In this week's cookbook review, we turn our attention to Odette: Terroir to Table, Heart to Plate, the debut cookbook from Julien Royer, chef-owner of the three-Michelin-starred restaurant of the same name at Singapore's National Gallery. Since opening in 2015, Odette has earned three Michelin stars, been named Best Restaurant in Asia, and ranked consistently among the World's 50 Best Restaurants. It has also received the Art of Hospitality and Chefs' Choice awards — a rare combination that speaks to both the quality of the food and the depth of the experience it creates.
Originally from Cantal, France, Royer trained with some of the most formative figures in contemporary French cuisine, including Michel Bras, before relocating to Singapore. He is also the chef behind Claudine in Singapore and Louise in Hong Kong. Featuring forewords by Daniel Boulud and Dominique Crenn, two of the most decorated French-born chefs working internationally, Odette arrives with considerable editorial weight behind it.

The book opens with a portrait of Royer's formation: his childhood in Cantal, where his grandmother Odette first sparked his passion for food; his training with Michel Bras; and the creative expansion that followed his move to Singapore. These are not perfunctory biographical notes — they give the book its emotional spine and explain the sensibility behind every dish that follows.
Royer's cooking is classically French in its technical foundations but shaped profoundly by the ingredients, traditions, and sensibilities of Asia. That interplay, disciplined European technique meeting the tropical, the fermented, the umami-forward, has become his signature. Odette provides the most comprehensive account yet of how that synthesis was arrived at and what it looks like in practice.

The recipe chapters follow the rhythm of a meal at Odette: starters, vegetables, fish and seafood, meat and poultry, and desserts. There are 80 recipes in total, including many of the restaurant's most celebrated signatures, Mushroom Tea with Sabayon, Rosemary-Smoked Organic Egg, Potato Gaufrette with Smoked Crème Fraîche, and Prawns with Shiso. Each recipe is accompanied by an essay illuminating the thinking and sourcing behind the dish, with particular attention to provenance and producer relationships.
It is worth being direct about accessibility: these are not recipes for a weeknight kitchen. Readers approaching Odette as a reference for technique, or as a document of a specific culinary moment, will find it far more rewarding than those hoping to replicate the dishes directly. That is not a criticism, it is simply the honest measure of what kind of book this is.

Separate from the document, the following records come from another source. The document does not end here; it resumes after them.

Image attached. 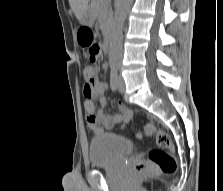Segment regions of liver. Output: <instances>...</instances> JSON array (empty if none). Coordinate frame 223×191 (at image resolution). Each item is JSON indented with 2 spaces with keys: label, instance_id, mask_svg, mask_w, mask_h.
I'll list each match as a JSON object with an SVG mask.
<instances>
[{
  "label": "liver",
  "instance_id": "liver-1",
  "mask_svg": "<svg viewBox=\"0 0 223 191\" xmlns=\"http://www.w3.org/2000/svg\"><path fill=\"white\" fill-rule=\"evenodd\" d=\"M89 0H69L70 7L80 21L82 14L88 8Z\"/></svg>",
  "mask_w": 223,
  "mask_h": 191
}]
</instances>
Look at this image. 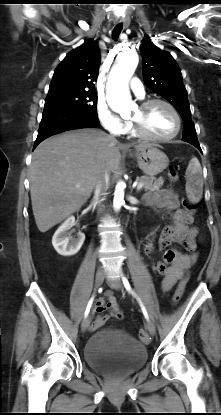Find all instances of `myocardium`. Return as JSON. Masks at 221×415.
<instances>
[{
    "mask_svg": "<svg viewBox=\"0 0 221 415\" xmlns=\"http://www.w3.org/2000/svg\"><path fill=\"white\" fill-rule=\"evenodd\" d=\"M154 104H162L166 106L172 112L176 120V128L174 132L168 136H155L147 132L140 121L132 119L131 123H132V128H133L134 133L143 139L150 140V141H156V142H167V141H170L176 138L179 135L181 131V127H182V119H181V116L178 110L172 103L161 98H151V99L145 100L139 105V107L141 110L144 111Z\"/></svg>",
    "mask_w": 221,
    "mask_h": 415,
    "instance_id": "obj_1",
    "label": "myocardium"
}]
</instances>
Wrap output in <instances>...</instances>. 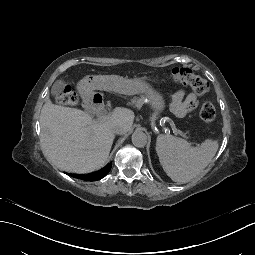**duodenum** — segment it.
Here are the masks:
<instances>
[{"mask_svg":"<svg viewBox=\"0 0 255 255\" xmlns=\"http://www.w3.org/2000/svg\"><path fill=\"white\" fill-rule=\"evenodd\" d=\"M85 109L92 115L100 117L105 113V104L102 96L96 92L89 83L79 87Z\"/></svg>","mask_w":255,"mask_h":255,"instance_id":"duodenum-1","label":"duodenum"}]
</instances>
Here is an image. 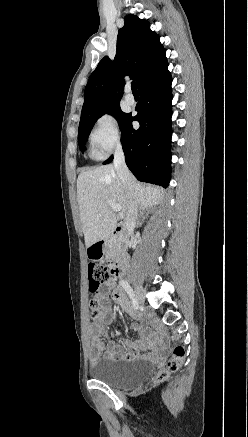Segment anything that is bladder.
I'll return each mask as SVG.
<instances>
[{
    "instance_id": "bladder-1",
    "label": "bladder",
    "mask_w": 248,
    "mask_h": 437,
    "mask_svg": "<svg viewBox=\"0 0 248 437\" xmlns=\"http://www.w3.org/2000/svg\"><path fill=\"white\" fill-rule=\"evenodd\" d=\"M154 372V363L146 359L119 361L104 358L91 370V375L111 387L124 388L146 381Z\"/></svg>"
}]
</instances>
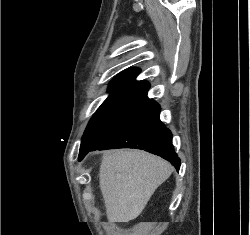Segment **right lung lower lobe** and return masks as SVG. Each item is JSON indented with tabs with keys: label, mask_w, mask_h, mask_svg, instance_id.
Returning <instances> with one entry per match:
<instances>
[{
	"label": "right lung lower lobe",
	"mask_w": 250,
	"mask_h": 235,
	"mask_svg": "<svg viewBox=\"0 0 250 235\" xmlns=\"http://www.w3.org/2000/svg\"><path fill=\"white\" fill-rule=\"evenodd\" d=\"M148 89L120 105L82 139L79 160L93 150L137 148L161 156L179 170L171 131L160 121V106L147 97Z\"/></svg>",
	"instance_id": "98d812e1"
}]
</instances>
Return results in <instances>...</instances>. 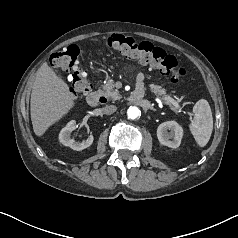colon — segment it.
Wrapping results in <instances>:
<instances>
[{"mask_svg":"<svg viewBox=\"0 0 238 238\" xmlns=\"http://www.w3.org/2000/svg\"><path fill=\"white\" fill-rule=\"evenodd\" d=\"M102 46L148 65L162 75L169 76L173 82H178L186 75V70L178 65L174 56L150 42H138L130 36L113 34L102 40ZM50 63L55 69L69 73L70 92L74 97L84 96L90 91L91 86L81 67L77 46L70 45L55 52Z\"/></svg>","mask_w":238,"mask_h":238,"instance_id":"colon-1","label":"colon"}]
</instances>
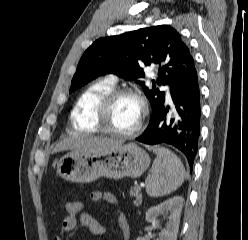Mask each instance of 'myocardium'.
Here are the masks:
<instances>
[{"mask_svg": "<svg viewBox=\"0 0 248 240\" xmlns=\"http://www.w3.org/2000/svg\"><path fill=\"white\" fill-rule=\"evenodd\" d=\"M123 96L136 98L141 106V116L136 127L129 132H119L111 129L107 124V117L116 100ZM148 116V105L142 93L134 88H114L108 92L98 103L94 112V123L97 130L103 134L117 138H133L143 129Z\"/></svg>", "mask_w": 248, "mask_h": 240, "instance_id": "1", "label": "myocardium"}]
</instances>
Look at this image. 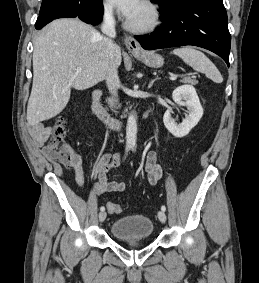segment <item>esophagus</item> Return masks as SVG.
Listing matches in <instances>:
<instances>
[{
    "mask_svg": "<svg viewBox=\"0 0 259 283\" xmlns=\"http://www.w3.org/2000/svg\"><path fill=\"white\" fill-rule=\"evenodd\" d=\"M124 43L127 47V49L132 53V54H139L141 53V45L140 43L132 36L125 35L124 36Z\"/></svg>",
    "mask_w": 259,
    "mask_h": 283,
    "instance_id": "obj_1",
    "label": "esophagus"
}]
</instances>
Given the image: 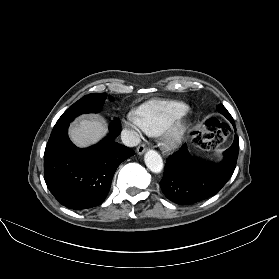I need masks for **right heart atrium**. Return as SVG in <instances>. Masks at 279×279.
<instances>
[{
	"label": "right heart atrium",
	"mask_w": 279,
	"mask_h": 279,
	"mask_svg": "<svg viewBox=\"0 0 279 279\" xmlns=\"http://www.w3.org/2000/svg\"><path fill=\"white\" fill-rule=\"evenodd\" d=\"M126 124L133 127L136 130H142L140 119L137 113H129L126 117Z\"/></svg>",
	"instance_id": "d8ad5b80"
}]
</instances>
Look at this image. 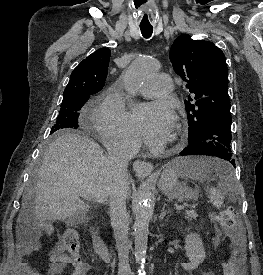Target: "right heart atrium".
<instances>
[{"instance_id":"right-heart-atrium-1","label":"right heart atrium","mask_w":263,"mask_h":275,"mask_svg":"<svg viewBox=\"0 0 263 275\" xmlns=\"http://www.w3.org/2000/svg\"><path fill=\"white\" fill-rule=\"evenodd\" d=\"M91 128L108 146L134 149L138 145L130 126V116L112 89L105 92L92 108Z\"/></svg>"}]
</instances>
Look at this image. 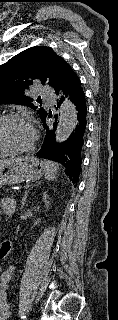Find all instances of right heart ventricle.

The book's design, by Astrid Stavro, was conceived to mirror the restaurant's original interiors prior to a renovation in December 2025. The result is a volume with a coherent visual identity, warm, restrained, and precise, that reinforces rather than merely decorates the content.
The newly commissioned photography captures both the elegant minimalism of Royer's plates and the emotional warmth that underpins the restaurant's hospitality. At 272 pages and 290 x 214 mm, the book is well-proportioned for its subject and sits comfortably alongside the finest chef monographs Phaidon has published.

Odette: Terroir to Table, Heart to Plate is a serious and beautifully produced debut. It documents a restaurant, and a chef, at the height of their powers, with the intelligence and care the subject deserves.
For readers interested in contemporary French-Asian fine dining, or in Singapore's place as one of the world's most compelling gastronomic cities, this is an essential book, and one of the most significant chef monographs published this year.
Odette is a beautifully realized debut from one of the world's most admired chefs, personal, technically serious, and genuinely illuminating about what makes the restaurant what it is.